The study laid the groundwork for Mary Ainsworth's attachment theory, showing how the infants used their cloth "mothers" as a secure base from which to explore. In a series of studies using the strange situation, a scenario in which an infant is separated from then reunited with the parent, Ainsworth defined three styles of parent-child relationship.
- Securely attached infants miss the parent, greet them happily upon return, and show normal exploration and lack of fear when the parent is present.
- Insecure avoidant infants show little distress upon separation and ignore the caregiver when they return. They explore little when the parent is present. Infants also tend to be emotionally unavailable.
- Insecure ambivalent infants are highly distressed by separation, but continue to be distressed upon the parent's return; these infants also explore little and display fear even when the parent is present.
- Some psychologists have suggested a fourth attachment style, disorganized, so called because the infants' behavior appeared disorganized or disoriented.
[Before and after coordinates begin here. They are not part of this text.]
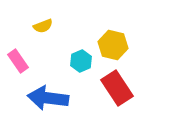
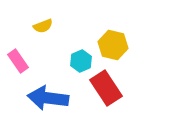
red rectangle: moved 11 px left
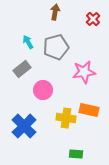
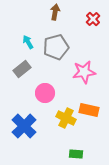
pink circle: moved 2 px right, 3 px down
yellow cross: rotated 18 degrees clockwise
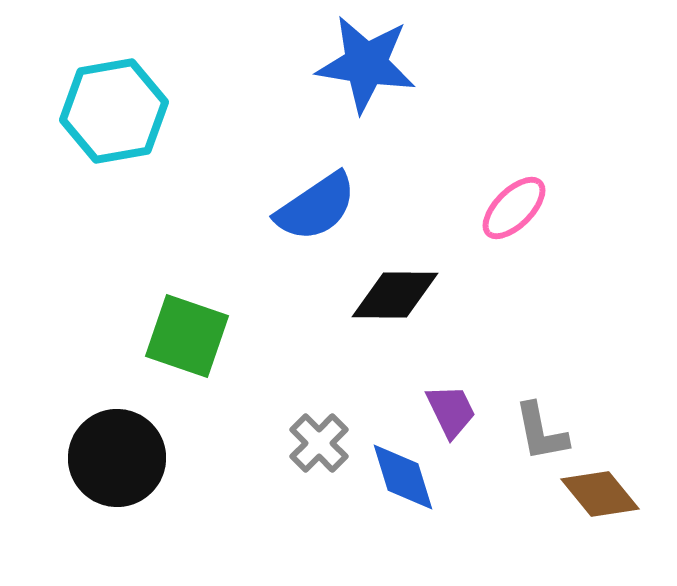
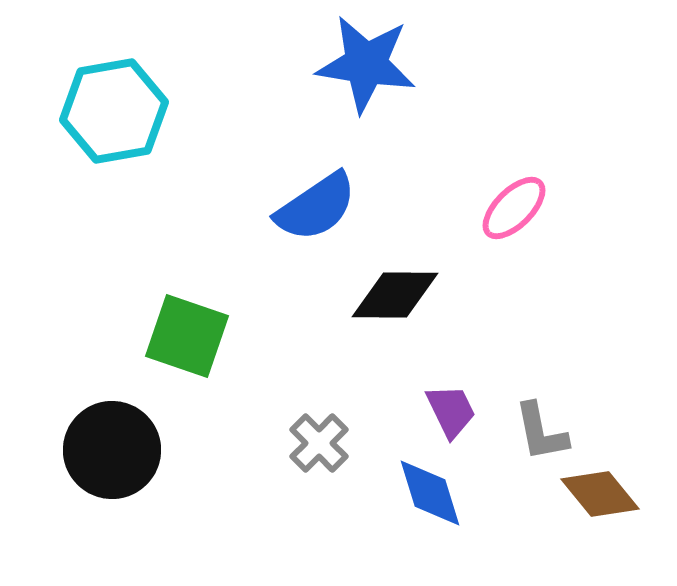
black circle: moved 5 px left, 8 px up
blue diamond: moved 27 px right, 16 px down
Secure attachments are linked to better social and academic outcomes and greater moral internalization as research proposes the idea that parent-child relationships play a key role in the developing morality of young children. Secure attachments are also linked to less delinquency for children, and have been found to predict later relationship success.

For most of the late nineteenth through the twentieth century, the perception of adolescent-parent relationships was that of a time of upheaval. G. Stanley Hall popularized the "Sturm und drang", or storm and stress, model of adolescence. Psychological research has painted a much tamer picture. Although adolescents are more risk-seeking and emerging adults have higher suicide rates, they are largely less volatile and have much better relationships with their parents than the storm and stress model would suggest. Early adolescence often marks a decline in parent-child relationship quality, which then re-stabilizes through adolescence, and relationships are sometimes better in late adolescence than prior to its onset. With the increasing average age at marriage and more youths attending college and living with parents past their teens, the concept of a new period called emerging adulthood gained popularity. This is considered a period of uncertainty and experimentation between adolescence and adulthood. During this stage, interpersonal relationships are considered to be more self-focused, and relationships with parents may still be influential.

==== Siblings ====
Sibling relationships have a profound effect on social, psychological, emotional, and academic outcomes. Although proximity and contact usually decreases over time, sibling bonds continue to have effect throughout their lives. Sibling bonds are one of few enduring relationships humans may experience. Sibling relationships are affected by parent-child relationships, such that sibling relationships in childhood often reflect the positive or negative aspects of children's relationships with their parents.

===Professional===

Business is generally held to be distinct from personal relations, a contrasting mode which other than excursions from the norm is based on non-personal interest and rational rather than emotional concerns.

- Business relationships
  - Partnership
  - Employer and employee
  - Contractor
  - Customer
  - Landlord and tenant
  - Co-worker

===Other===
- Alliance
- Enemy
- Frenemy — a person with whom an individual maintains a friendly interaction despite underlying conflict, possibly encompassing rivalry, mistrust, jealousy or competition
- Neighbor
- Familiar stranger
- Official

==Stages==
Interpersonal relationships are dynamic systems that change continuously during their existence, and have a beginning, a lifespan, and an end. They tend to grow and improve gradually, as people become acquainted and become closer emotionally, or they gradually deteriorate as people drift apart, move on with their lives and form new relationships with others. One of the most influential models of relationship development was proposed by psychologist George Levinger. This model was formulated to describe heterosexual, adult romantic relationships, but it has been applied to other kinds of interpersonal relations as well. According to the model, the natural development of a relationship follows five stages:

1. Acquaintance and acquaintanceship – Becoming acquainted depends on previous relationships, physical proximity, first impressions, and a variety of other factors. If two people begin to like each other, continued interactions may lead to the next stage, but acquaintance can continue indefinitely. Another example is the association.
2. Buildup – During this stage, people begin to trust and care about each other. The need for intimacy, compatibility and such filtering agents as common background and goals will influence whether or not interaction continues.
3. Continuation – This stage follows a mutual commitment to quite a strong and close long-term friendship, romantic relationship, or even marriage. It is generally a long, relatively stable period. Nevertheless, continued growth and development will occur during this time. Mutual trust is important for sustaining the relationship.
4. Deterioration – Not all relationships deteriorate, but those that do tend to show signs of trouble. Boredom, resentment, and dissatisfaction may occur, and individuals may communicate less and avoid self-disclosure. Loss of trust and betrayals may take place as the downward spiral continues, eventually ending the relationship. (Alternately, the participants may find some way to resolve the problems and reestablish trust and belief in others.)
5. Ending – The final stage marks the end of the relationship, either by breakups, death or by spatial separation for quite some time and severing all existing ties of either friendship or romantic love.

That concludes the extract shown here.